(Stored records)
══════

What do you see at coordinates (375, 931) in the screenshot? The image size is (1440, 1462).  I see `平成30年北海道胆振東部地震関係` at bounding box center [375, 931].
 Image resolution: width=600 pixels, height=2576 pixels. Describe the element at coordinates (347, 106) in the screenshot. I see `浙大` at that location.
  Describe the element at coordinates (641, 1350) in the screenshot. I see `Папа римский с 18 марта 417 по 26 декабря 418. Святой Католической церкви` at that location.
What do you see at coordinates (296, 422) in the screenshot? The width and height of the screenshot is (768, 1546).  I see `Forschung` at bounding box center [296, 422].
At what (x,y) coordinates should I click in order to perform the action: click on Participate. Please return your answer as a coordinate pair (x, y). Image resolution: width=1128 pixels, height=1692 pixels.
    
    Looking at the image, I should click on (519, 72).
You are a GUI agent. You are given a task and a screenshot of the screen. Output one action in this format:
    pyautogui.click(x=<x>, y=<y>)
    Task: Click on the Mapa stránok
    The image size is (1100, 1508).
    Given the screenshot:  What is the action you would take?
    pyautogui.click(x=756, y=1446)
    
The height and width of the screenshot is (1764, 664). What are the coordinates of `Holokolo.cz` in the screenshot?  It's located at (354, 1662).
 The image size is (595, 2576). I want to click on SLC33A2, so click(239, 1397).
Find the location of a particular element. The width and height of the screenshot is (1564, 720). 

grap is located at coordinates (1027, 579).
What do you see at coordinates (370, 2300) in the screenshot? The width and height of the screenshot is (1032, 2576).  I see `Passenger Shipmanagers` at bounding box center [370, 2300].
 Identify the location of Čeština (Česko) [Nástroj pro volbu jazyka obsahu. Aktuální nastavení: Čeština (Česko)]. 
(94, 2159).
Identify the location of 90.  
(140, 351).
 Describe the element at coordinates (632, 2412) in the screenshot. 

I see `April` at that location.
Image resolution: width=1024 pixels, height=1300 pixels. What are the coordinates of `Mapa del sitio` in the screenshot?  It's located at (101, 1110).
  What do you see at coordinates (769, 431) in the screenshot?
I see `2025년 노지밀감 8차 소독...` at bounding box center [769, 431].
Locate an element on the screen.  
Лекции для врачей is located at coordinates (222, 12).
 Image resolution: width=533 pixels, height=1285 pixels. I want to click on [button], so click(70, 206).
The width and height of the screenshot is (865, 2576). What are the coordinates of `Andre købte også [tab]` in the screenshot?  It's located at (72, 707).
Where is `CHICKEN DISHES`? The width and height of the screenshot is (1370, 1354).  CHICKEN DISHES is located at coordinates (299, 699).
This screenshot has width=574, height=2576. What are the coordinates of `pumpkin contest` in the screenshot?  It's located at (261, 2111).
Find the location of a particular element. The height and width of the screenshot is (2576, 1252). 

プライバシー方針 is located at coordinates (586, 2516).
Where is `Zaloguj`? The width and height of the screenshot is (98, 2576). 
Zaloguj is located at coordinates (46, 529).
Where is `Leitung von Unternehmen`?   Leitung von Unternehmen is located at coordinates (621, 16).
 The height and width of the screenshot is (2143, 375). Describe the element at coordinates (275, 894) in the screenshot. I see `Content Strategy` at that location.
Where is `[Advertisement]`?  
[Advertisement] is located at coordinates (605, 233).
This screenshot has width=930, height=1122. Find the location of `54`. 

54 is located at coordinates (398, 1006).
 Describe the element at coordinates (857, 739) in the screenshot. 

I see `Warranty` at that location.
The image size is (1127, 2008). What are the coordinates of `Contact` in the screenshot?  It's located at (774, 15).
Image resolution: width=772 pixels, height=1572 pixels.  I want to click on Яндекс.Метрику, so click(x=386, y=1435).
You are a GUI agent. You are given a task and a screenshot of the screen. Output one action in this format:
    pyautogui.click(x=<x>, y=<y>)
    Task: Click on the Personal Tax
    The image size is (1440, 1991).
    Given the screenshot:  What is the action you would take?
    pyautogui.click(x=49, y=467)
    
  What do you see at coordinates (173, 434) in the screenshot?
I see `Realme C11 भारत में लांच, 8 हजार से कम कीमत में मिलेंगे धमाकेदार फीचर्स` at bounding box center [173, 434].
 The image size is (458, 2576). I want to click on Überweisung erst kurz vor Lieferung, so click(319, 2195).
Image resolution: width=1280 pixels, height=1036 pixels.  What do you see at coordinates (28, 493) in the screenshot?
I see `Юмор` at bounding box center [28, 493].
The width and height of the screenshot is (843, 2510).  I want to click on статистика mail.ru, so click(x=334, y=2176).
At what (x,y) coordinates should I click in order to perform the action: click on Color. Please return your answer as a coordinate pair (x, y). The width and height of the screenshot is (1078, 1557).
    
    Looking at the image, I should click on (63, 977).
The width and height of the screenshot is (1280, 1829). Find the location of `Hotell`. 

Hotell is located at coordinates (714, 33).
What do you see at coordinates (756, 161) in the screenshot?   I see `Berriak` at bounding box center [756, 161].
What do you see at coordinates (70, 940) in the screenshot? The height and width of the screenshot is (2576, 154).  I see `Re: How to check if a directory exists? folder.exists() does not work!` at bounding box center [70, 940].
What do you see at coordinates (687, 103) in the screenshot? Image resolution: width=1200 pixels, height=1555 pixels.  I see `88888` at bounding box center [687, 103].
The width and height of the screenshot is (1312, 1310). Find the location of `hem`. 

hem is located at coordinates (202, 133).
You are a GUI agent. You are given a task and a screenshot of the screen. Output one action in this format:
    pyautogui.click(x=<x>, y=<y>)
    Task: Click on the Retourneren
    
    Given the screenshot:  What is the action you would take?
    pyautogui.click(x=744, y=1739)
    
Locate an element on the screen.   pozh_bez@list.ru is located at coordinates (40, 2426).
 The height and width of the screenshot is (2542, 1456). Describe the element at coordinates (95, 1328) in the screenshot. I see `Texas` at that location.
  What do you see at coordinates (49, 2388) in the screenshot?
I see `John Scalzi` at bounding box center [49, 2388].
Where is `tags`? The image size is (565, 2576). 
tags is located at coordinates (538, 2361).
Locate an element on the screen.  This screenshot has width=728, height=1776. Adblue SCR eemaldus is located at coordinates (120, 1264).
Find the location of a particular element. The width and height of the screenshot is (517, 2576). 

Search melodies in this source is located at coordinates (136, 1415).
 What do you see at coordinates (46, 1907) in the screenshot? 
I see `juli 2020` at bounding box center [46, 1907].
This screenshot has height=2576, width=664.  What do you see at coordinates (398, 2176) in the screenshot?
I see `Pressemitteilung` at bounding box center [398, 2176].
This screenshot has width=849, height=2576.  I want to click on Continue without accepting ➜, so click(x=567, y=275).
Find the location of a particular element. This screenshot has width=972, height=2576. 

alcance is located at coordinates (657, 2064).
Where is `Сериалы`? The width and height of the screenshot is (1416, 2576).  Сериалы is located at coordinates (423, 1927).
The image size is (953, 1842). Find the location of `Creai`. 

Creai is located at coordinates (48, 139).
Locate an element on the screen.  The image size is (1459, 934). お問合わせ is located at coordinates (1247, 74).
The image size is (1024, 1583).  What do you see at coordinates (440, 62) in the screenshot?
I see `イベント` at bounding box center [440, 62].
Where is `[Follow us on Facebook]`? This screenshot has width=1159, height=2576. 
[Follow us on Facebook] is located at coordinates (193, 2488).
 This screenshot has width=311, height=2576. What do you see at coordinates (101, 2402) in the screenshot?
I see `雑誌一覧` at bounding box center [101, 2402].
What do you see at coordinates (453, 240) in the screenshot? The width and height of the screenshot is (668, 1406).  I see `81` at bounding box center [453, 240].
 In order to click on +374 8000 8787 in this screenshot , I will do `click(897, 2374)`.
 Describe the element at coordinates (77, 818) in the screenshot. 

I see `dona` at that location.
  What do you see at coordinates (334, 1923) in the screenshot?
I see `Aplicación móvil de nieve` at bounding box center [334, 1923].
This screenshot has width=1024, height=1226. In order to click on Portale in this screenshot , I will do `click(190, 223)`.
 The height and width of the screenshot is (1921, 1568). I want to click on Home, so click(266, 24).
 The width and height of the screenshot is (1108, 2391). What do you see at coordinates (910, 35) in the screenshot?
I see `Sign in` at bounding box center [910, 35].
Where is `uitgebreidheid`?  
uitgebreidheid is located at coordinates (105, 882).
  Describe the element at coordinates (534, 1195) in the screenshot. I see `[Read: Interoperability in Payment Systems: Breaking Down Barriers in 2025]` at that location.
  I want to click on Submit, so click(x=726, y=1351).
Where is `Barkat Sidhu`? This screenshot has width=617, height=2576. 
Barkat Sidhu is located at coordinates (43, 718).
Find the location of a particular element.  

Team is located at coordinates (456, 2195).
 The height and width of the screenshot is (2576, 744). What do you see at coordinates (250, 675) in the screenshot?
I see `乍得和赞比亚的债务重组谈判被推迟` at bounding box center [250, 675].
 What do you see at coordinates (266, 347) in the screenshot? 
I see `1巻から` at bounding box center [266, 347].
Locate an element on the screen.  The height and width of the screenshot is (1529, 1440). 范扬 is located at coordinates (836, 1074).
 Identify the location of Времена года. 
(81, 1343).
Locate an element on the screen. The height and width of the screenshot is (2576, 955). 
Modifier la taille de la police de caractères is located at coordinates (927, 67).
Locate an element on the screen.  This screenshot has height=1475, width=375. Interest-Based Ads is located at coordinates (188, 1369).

══════

Above are the records; print exactly the lines from the line with "is (565, 2576)." to the line with "This screenshot has width=849, height=2576.", including both, and nothing else.

Where is `tags`? The image size is (565, 2576). 
tags is located at coordinates (538, 2361).
Locate an element on the screen.  This screenshot has width=728, height=1776. Adblue SCR eemaldus is located at coordinates (120, 1264).
Find the location of a particular element. The width and height of the screenshot is (517, 2576). 

Search melodies in this source is located at coordinates (136, 1415).
 What do you see at coordinates (46, 1907) in the screenshot? 
I see `juli 2020` at bounding box center [46, 1907].
This screenshot has height=2576, width=664.  What do you see at coordinates (398, 2176) in the screenshot?
I see `Pressemitteilung` at bounding box center [398, 2176].
This screenshot has width=849, height=2576.  I want to click on Continue without accepting ➜, so click(x=567, y=275).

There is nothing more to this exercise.